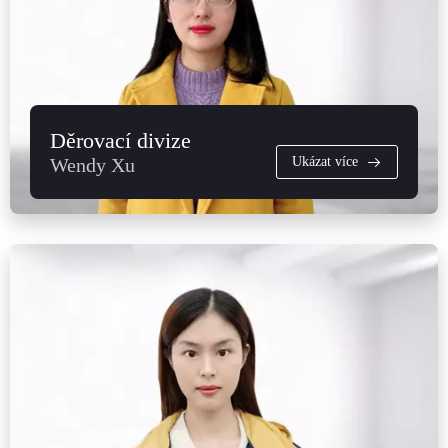
Děrovací divize
Wendy Xu
Ukázat více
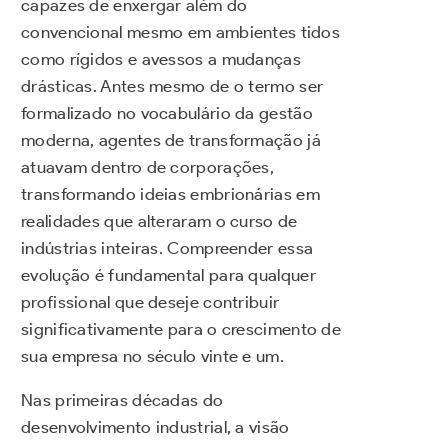
capazes de enxergar além do
convencional mesmo em ambientes tidos
como rígidos e avessos a mudanças
drásticas. Antes mesmo de o termo ser
formalizado no vocabulário da gestão
moderna, agentes de transformação já
atuavam dentro de corporações,
transformando ideias embrionárias em
realidades que alteraram o curso de
indústrias inteiras. Compreender essa
evolução é fundamental para qualquer
profissional que deseje contribuir
significativamente para o crescimento de
sua empresa no século vinte e um.
Nas primeiras décadas do
desenvolvimento industrial, a visão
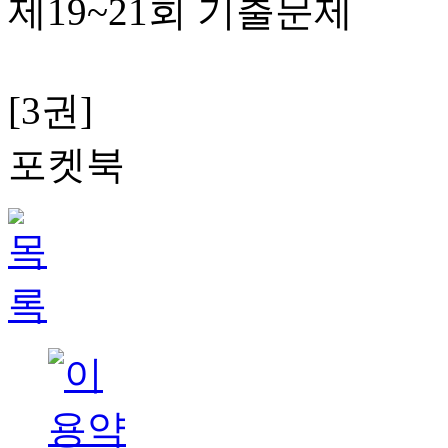
제19~21회 기출문제
[3권]
포켓북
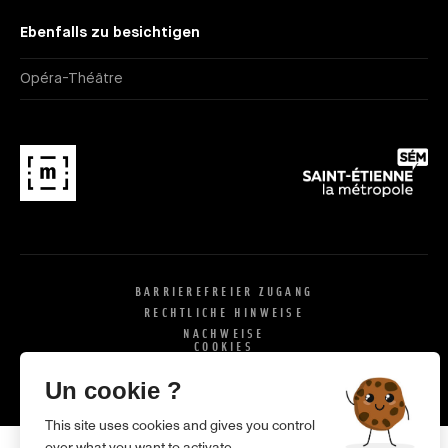
Ebenfalls zu besichtigen
Opéra-Théâtre
BARRIEREFREIER ZUGANG
RECHTLICHE HINWEISE
NACHWEISE
COOKIES
X
SI
Un cookie ?
This site uses cookies and gives you control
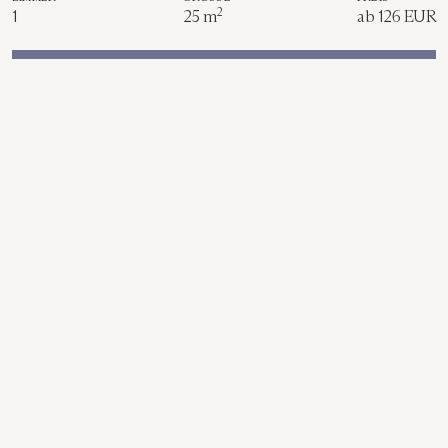
2
1
25 m
ab 126 EUR
Apartment ansehen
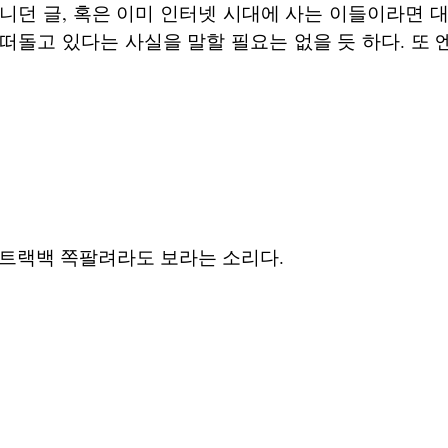
니던 글, 혹은 이미 인터넷 시대에 사는 이들이라면 
떠돌고 있다는 사실을 말할 필요는 없을 듯 하다. 또
 트랙백 쪽팔려라도 보라는 소리다.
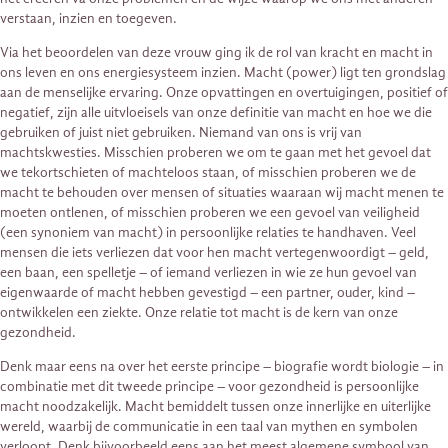
verstaan, inzien en toegeven.
Via het beoordelen van deze vrouw ging ik de rol van kracht en macht in
ons leven en ons energiesysteem inzien. Macht (power) ligt ten grondslag
aan de menselijke ervaring. Onze opvattingen en overtuigingen, positief of
negatief, zijn alle uitvloeisels van onze definitie van macht en hoe we die
gebruiken of juist niet gebruiken. Niemand van ons is vrij van
machtskwesties. Misschien proberen we om te gaan met het gevoel dat
we tekortschieten of machteloos staan, of misschien proberen we de
macht te behouden over mensen of situaties waaraan wij macht menen te
moeten ontlenen, of misschien proberen we een gevoel van veiligheid
(een synoniem van macht) in persoonlijke relaties te handhaven. Veel
mensen die iets verliezen dat voor hen macht vertegenwoordigt – geld,
een baan, een spelletje – of iemand verliezen in wie ze hun gevoel van
eigenwaarde of macht hebben gevestigd – een partner, ouder, kind –
ontwikkelen een ziekte. Onze relatie tot macht is de kern van onze
gezondheid.
Denk maar eens na over het eerste principe – biografie wordt biologie – in
combinatie met dit tweede principe – voor gezondheid is persoonlijke
macht noodzakelijk. Macht bemiddelt tussen onze innerlijke en uiterlijke
wereld, waarbij de communicatie in een taal van mythen en symbolen
verloopt. Denk bijvoorbeeld eens aan het meest algemene symbool van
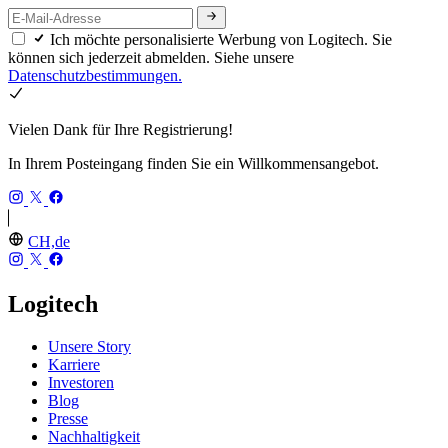
Ich möchte personalisierte Werbung von Logitech. Sie
können sich jederzeit abmelden. Siehe unsere
Datenschutzbestimmungen.
Vielen Dank für Ihre Registrierung!
In Ihrem Posteingang finden Sie ein Willkommensangebot.
CH,de
Logitech
Unsere Story
Karriere
Investoren
Blog
Presse
Nachhaltigkeit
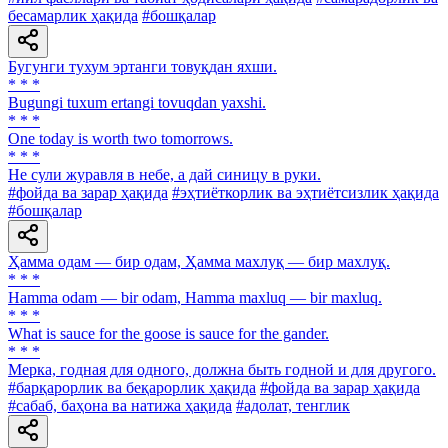
бесамарлик ҳақида
#бошқалар
Бугунги тухум эртанги товуқдан яхши.
* * *
Bugungi tuxum ertangi tovuqdan yaxshi.
* * *
One today is worth two tomorrows.
* * *
He сули журавля в небе, а дай синицу в руки.
#фойда ва зарар ҳақида
#эҳтиёткорлик ва эҳтиётсизлик ҳақида
#бошқалар
Ҳамма одам — бир одам, Ҳамма махлуқ — бир махлуқ.
* * *
Hamma odam — bir odam, Hamma maxluq — bir maxluq.
* * *
What is sauce for the goose is sauce for the gander.
* * *
Мерка, годная для одного, должна быть годной и для другого.
#барқарорлик ва беқарорлик ҳақида
#фойда ва зарар ҳақида
#сабаб, баҳона ва натижа ҳақида
#адолат, тенглик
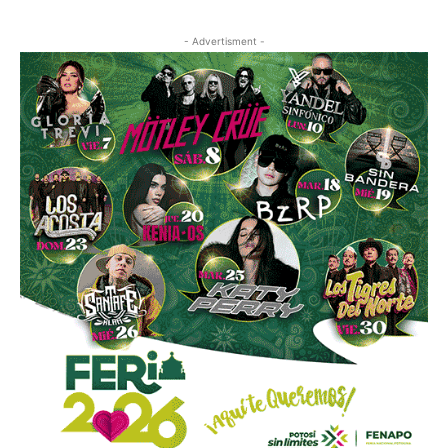
- Advertisment -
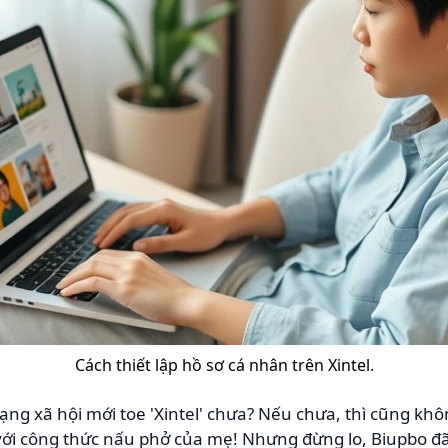
Cách thiết lập hồ sơ cá nhân trên Xintel.
g xã hội mới toe 'Xintel' chưa? Nếu chưa, thì cũng không
ới công thức nấu phở của mẹ! Nhưng đừng lo, Biupbo đã 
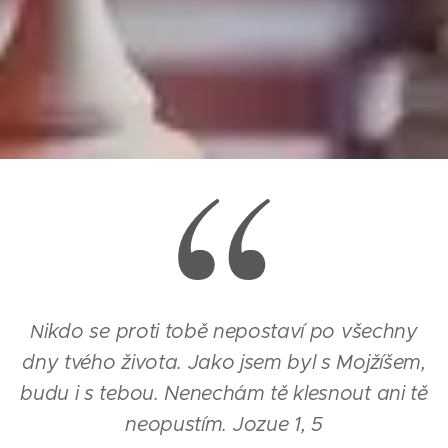
ikdo se proti tobě nepostaví po všechny
N
dny tvého života. Jako jsem byl s Mojžíšem,
budu i s tebou. Nenechám tě klesnout ani tě
neopustím. Jozue 1, 5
++++++
Using the listing above, copy exactly the line that contains "gebruiken of juist", the line that contains "gezondheid.", and each line that falls between them.

gebruiken of juist niet gebruiken. Niemand van ons is vrij van
machtskwesties. Misschien proberen we om te gaan met het gevoel dat
we tekortschieten of machteloos staan, of misschien proberen we de
macht te behouden over mensen of situaties waaraan wij macht menen te
moeten ontlenen, of misschien proberen we een gevoel van veiligheid
(een synoniem van macht) in persoonlijke relaties te handhaven. Veel
mensen die iets verliezen dat voor hen macht vertegenwoordigt – geld,
een baan, een spelletje – of iemand verliezen in wie ze hun gevoel van
eigenwaarde of macht hebben gevestigd – een partner, ouder, kind –
ontwikkelen een ziekte. Onze relatie tot macht is de kern van onze
gezondheid.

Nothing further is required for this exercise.